Auto-Scale Plugins and API

Azure CycleCloud provides APIs to allow users to enable auto-scaling for cluster types that are not already built-in.

There are two basic forms of auto-scale plugin: cluster-side and server-side.

Cluster-side auto-scale plugins are executables run on nodes within the cluster itself that use the CycleCloud REST API to request scale up and scale down. Cluster-side plugins generally only require knowledge of the system being scaled, and require much less knowledge of the CycleCloud APIs.

Server-side plugins run inside CycleCloud itself and use the CycleCloud Java or Python plugin development APIs to monitor cluster state and request scale-up and scale-down directly.

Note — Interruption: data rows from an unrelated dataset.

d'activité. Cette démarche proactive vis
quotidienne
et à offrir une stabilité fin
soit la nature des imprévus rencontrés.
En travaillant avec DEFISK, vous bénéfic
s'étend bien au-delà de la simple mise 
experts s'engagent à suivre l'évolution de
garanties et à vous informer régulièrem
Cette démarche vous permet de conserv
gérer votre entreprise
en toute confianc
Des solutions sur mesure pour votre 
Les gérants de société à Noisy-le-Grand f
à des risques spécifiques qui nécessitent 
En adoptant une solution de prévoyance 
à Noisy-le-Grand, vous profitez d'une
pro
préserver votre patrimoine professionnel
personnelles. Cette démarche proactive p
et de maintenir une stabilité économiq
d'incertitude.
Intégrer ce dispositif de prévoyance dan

The GridEngine and HTCondor scheduler integrations provide a simplified API for customizing the auto-scaling decisions using data collected by the built-in monitoring. Users should not need to use the full Auto-Scale Plugin API for any cluster type that provides built-in auto-scaling.

Cluster-Side API

Building Cluster-side auto-scale plugins is intended to be very simple for developers who understand the systems in their clusters.

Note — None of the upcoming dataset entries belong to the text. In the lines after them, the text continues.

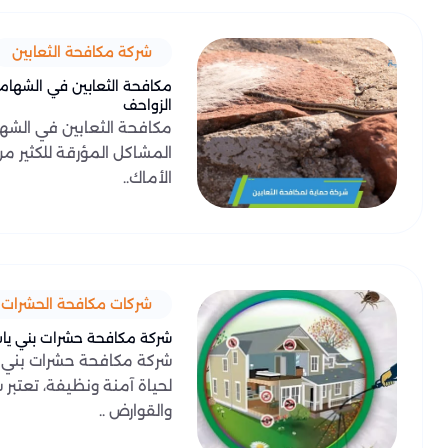
شركة مكافحة الثعابين
مكافحة الثعابين في الشهامة
الزواحف
مكافحة الثعابين في الشهام
المشاكل المؤرقة للكثير 
الأماك..
شركات مكافحة الحشرات
شركة مكافحة حشرات بني ياس -
شركة مكافحة حشرات بني ي
لحياة آمنة ونظيفة، تعتبر
والقوارض ..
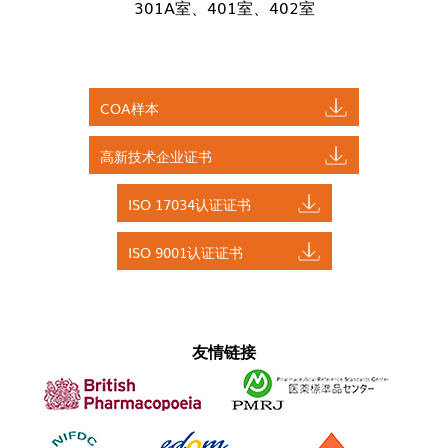
301A室、401室、402室
COA样本
高新技术企业证书
ISO 17034认证证书
ISO 9001认证证书
友情链接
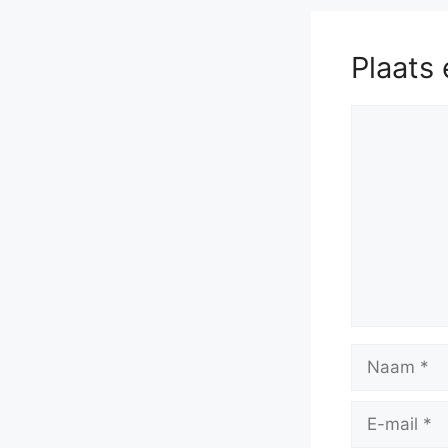
Plaats 
Reactie
Naam
E-
mail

Cluster-side plugins are executables running on one or more nodes in the cluster (often as system services or cron jobs or scheduled tasks in Windows). They may be installed and configured using Chef or Cluster-Init, or they may be baked into the image. They may also include HealthCheck scripts to ensure that scale-down occurs in the case of failures.

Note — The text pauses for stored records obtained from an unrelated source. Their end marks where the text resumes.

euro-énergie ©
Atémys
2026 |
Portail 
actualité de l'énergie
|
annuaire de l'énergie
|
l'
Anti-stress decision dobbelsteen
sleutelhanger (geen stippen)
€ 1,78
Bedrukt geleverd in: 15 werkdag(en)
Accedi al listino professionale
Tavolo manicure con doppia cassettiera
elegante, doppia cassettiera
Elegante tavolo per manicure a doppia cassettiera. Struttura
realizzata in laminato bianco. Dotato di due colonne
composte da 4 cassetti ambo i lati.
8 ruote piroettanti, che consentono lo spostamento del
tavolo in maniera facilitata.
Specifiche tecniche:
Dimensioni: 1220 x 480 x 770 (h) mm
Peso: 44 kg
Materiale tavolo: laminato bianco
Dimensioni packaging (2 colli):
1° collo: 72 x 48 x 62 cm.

The executables are responsible for monitoring the cluster and reporting demand for scale-up and scale-down to CycleCloud.


CycleCloud offers a simple python API for clusters to request changes to existing node arrays as well as dynamically creating new node arrays on the fly. Typically autoscaling occurs by setting either the TargetCount or TargetCoreCount of a node array to increase the number of resources CycleCloud will allocate.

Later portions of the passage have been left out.